Signal 10 (3.5 ppm) in the spectrum of panaxatrione is given by the proton at C₁₃, which interacts with the proton at C₁₇, as a result of which a doublet is obtained. The spin–spin coupling constant J = 9 Hz is identical with the spin–spin coupling constant of panaxadione, i.e., the mutual arrangement of the protons at C₁₃ and C₁₇ is the same in panaxatriol and panaxadiol (⁷). In the NMR spectrum of panaxatriol acetate (Fig. 1, б), the intensity of the signal at 2 ppm corresponds to two acetoxy groups. The line at 6.2 ppm remains, i.e., the hydroxyl at C₁₂ is not acetylated owing to hydrogen bonding with the ether oxygen. 10 (3.4 ppm) is the signal of the proton at C₁₂, 11 (4.35 ppm) is at C₃, and 12 (5.3 ppm) is at C₂₃. In the NMR spectrum of the more polar genin A₅—C₃₀H₄₉(OH)₃(OCH₃)₂ (Fig. 1, в)—the signal at 5.8 ppm is given by a hydroxyl having a hydrogen bond different from the hydrogen bond of OH at C₁₂ with the oxygen of the tetrahydropyran ring (panaxatriol), and there is a signal corresponding to two OCH₃ groups (3.2 ppm). Thus, in “genin” A₅ the tetrahydropyran ring is absent, and the hydroxyl at C₁₂ apparently forms a hydrogen bond with the oxygen of OCH₃ at C₂₀. The hydroxyl line 8 (2 ppm) corresponds to the analogous line in the NMR spectrum of panaxatriol.

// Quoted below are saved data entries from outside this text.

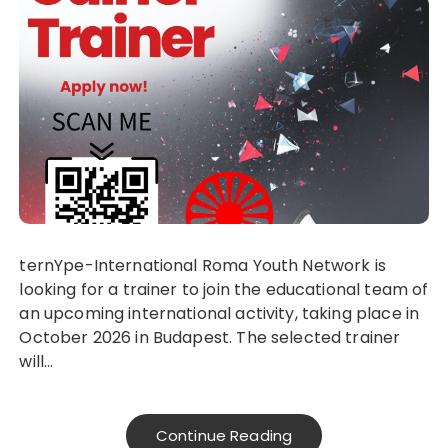
ternYpe-International Roma Youth Network is
looking for a trainer to join the educational team of
an upcoming international activity, taking place in
October 2026 in Budapest. The selected trainer
will…
Continue Reading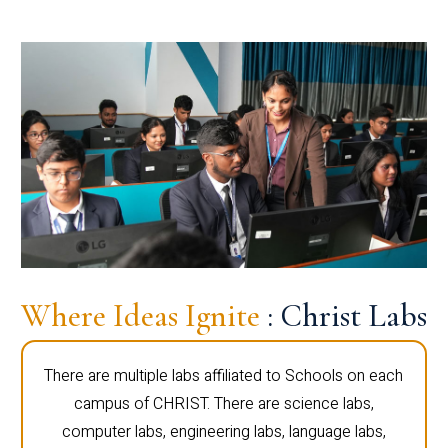
Where Ideas Ignite
: Christ Labs
There are multiple labs affiliated to Schools on each
campus of CHRIST. There are science labs,
computer labs, engineering labs, language labs,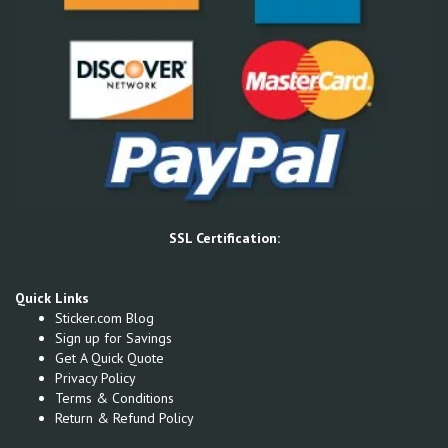
SSL Certification:
Quick Links
Sticker.com Blog
Sign up for Savings
Get A Quick Quote
Privacy Policy
Terms & Conditions
Return & Refund Policy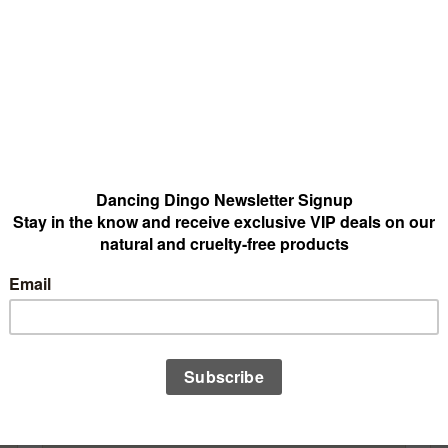
world that feels closest to you today, then follow the scents tha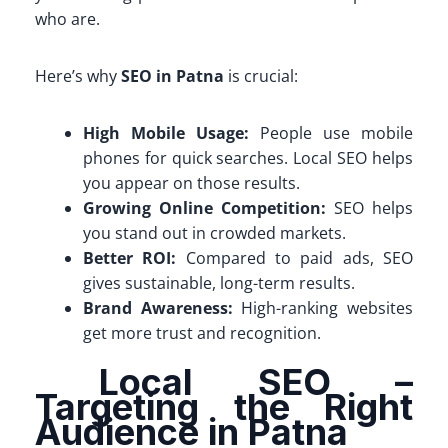
who are.
Here’s why
SEO in Patna
is crucial:
High Mobile Usage:
People use mobile
phones for quick searches. Local SEO helps
you appear on those results.
Growing Online Competition:
SEO helps
you stand out in crowded markets.
Better ROI:
Compared to paid ads, SEO
gives sustainable, long-term results.
Brand Awareness:
High-ranking websites
get more trust and recognition.
Local SEO –
Targeting the Right
Audience in Patna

The IR spectrum of A₅ (Fig. 2, c) confirms the assumption that the tetrahydropyran ring is absent. The absorption bands at 1070 and 1120 cm⁻¹ (KBr), due to vibrations of the cyclic oxygen in panaxatriol and panaxadiol (²), disappear in A₅. The absorption band at 3280 cm⁻¹, present in the spectra of panaxatriol and panaxadiol and corresponding to the hydrogen bond of OH at C₁₂ with the oxygen of the pyran ring, is also absent. New lines appear in the spectrum—2827 cm⁻¹ (CHBr₃) and 1085 cm⁻¹ (KBr), indicating the presence of methoxy groups in the A₅ molecule (⁸). The absorption pattern in the region 1030–1060 cm⁻¹ does not change. It may be assumed that all three hydroxyls remain at the same carbon atoms as in panaxatriol. The valence vibrations of two of them appear as a broadened band near 3600 cm⁻¹. The maximum of the absorption band of the third hydroxyl at 3310 cm⁻¹ (CHBr₃) is shifted by 30 cm⁻¹ toward higher frequencies than in panaxatriol. This makes it possible to suppose that the hydrogen bond in A₅ is weaker than in panaxatriol; consequently, the distance between the oxygen atoms is somewhat increased in comparison with panaxatriol, but remains less than 3.3 Å. This is natural if the hydroxyl at C₁₂ is hydrogen-bonded to the oxygen of the methoxy group at C₂₀.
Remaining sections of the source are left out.